(Extracted page text data)
::::

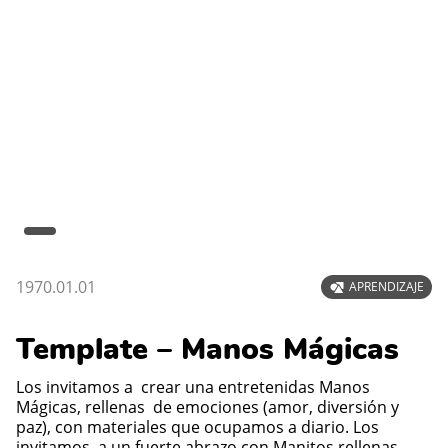
1970.01.01
APRENDIZAJE
Template – Manos Mágicas
Los invitamos a crear una entretenidas Manos
Mágicas, rellenas de emociones (amor, diversión y
paz), con materiales que ocupamos a diario. Los
invitamos a un fuerte abrazo con Manitos rellenas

::::

> Assignment:
Beginning with the line that contains "Los invitamos a crear una entretenidas Manos", return every line through the end of the data above, exactly as written.

> Solution below:
Los invitamos a crear una entretenidas Manos
Mágicas, rellenas de emociones (amor, diversión y
paz), con materiales que ocupamos a diario. Los
invitamos a un fuerte abrazo con Manitos rellenas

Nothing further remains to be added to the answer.